An overnight S. cerevisiae WT culture in YPD (∼10⁸ cells/ml) was washed and resuspended in PBS (pH 7.4). 100 μg/ml miconazole with or without 500 μg/ml edelfosine or 20 mg/ml MβCD was added to 500 μl of the above culture. To analyze the intracellular miconazole accumulation in ipt1 deletion mutant cells, S. cerevisiae WT and ipt1 deletion mutant cells were treated with miconazole but without the addition of edelfosine. After 2.5 h of incubation at 30 °C with shaking, the supernatant of the yeast cultures was collected. The cell pellet was washed three times with PBS, followed by the addition of 300 μl of 70% acetonitrile and 30% PBS. The cells were lysed using a Phastprep reciprocal shaker (Bio 101, Inc.), and the lysate was clarified by centrifugation (5 min at 3000 rpm). The miconazole concentration in both the supernatant and cell lysates was determined using HPLC based on a miconazole standard series ranging from 10 to 100 μg/ml.
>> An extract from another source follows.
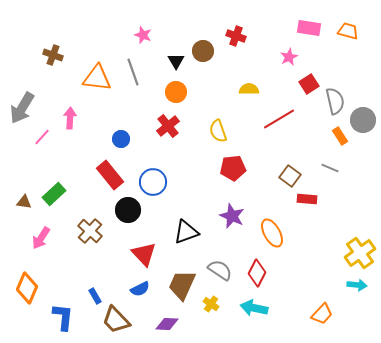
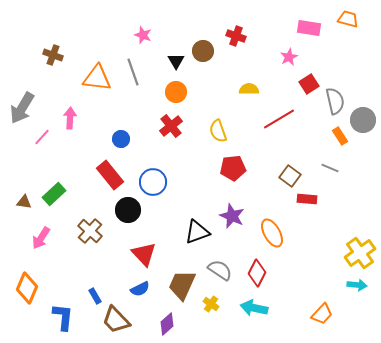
orange trapezoid at (348, 31): moved 12 px up
red cross at (168, 126): moved 3 px right
black triangle at (186, 232): moved 11 px right
purple diamond at (167, 324): rotated 45 degrees counterclockwise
The HPLC system consisted of a LaChrom® L-7100 HPLC pump, a Model L-7420 UV detector set at 260 nm, an L-7200 programmable autosampler, and a D-7000 interface (Hitachi, Tokyo, Japan). 20-μl samples were injected twice. UV signals were monitored, and peaks were integrated using the D-7000 HSM software (Hitachi). The separation of miconazole was performed on a SunFire C18 3.5-μm column (4.6 × 100 mm; Waters) equilibrated with 70:30 (v/v) acetonitrile/water. The column was eluted in an isocratic way at 1.0 ml/min. Experiments were repeated at least three times, and data are means of duplicate measurements.

Statistical Analysis

Statistical analysis was performed using the unpaired t test.

RESULTS

Identification of Miconazole-resistant Yeast Deletion Mutants

To obtain more mechanistic insight in the antifungal mode of action of miconazole, we started our study by screening a S. cerevisiae deletion mutant library for resistance to miconazole by replica plating on miconazole-containing YPD-agar plates. This deletion mutant library consists of single-gene knock-outs in the S. cerevisiae BY4741 parental strain (WT) and covers all 4835 open reading frames encoding nonessential proteins.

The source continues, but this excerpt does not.